◆ **What to produce**
Could you give back the whole listing exactly as written?

◆ **Data records**
———
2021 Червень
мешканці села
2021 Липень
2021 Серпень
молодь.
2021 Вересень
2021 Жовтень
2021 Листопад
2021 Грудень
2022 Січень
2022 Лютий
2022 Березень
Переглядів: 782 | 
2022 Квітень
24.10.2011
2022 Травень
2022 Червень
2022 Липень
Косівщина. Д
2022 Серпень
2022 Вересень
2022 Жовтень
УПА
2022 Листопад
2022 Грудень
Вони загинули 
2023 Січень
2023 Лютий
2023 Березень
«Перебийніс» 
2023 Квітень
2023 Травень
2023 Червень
———
◆ **Exercise answer**
2021 Червень
мешканці села
2021 Липень
2021 Серпень
молодь.
2021 Вересень
2021 Жовтень
2021 Листопад
2021 Грудень
2022 Січень
2022 Лютий
2022 Березень
Переглядів: 782 | 
2022 Квітень
24.10.2011
2022 Травень
2022 Червень
2022 Липень
Косівщина. Д
2022 Серпень
2022 Вересень
2022 Жовтень
УПА
2022 Листопад
2022 Грудень
Вони загинули 
2023 Січень
2023 Лютий
2023 Березень
«Перебийніс» 
2023 Квітень
2023 Травень
2023 Червень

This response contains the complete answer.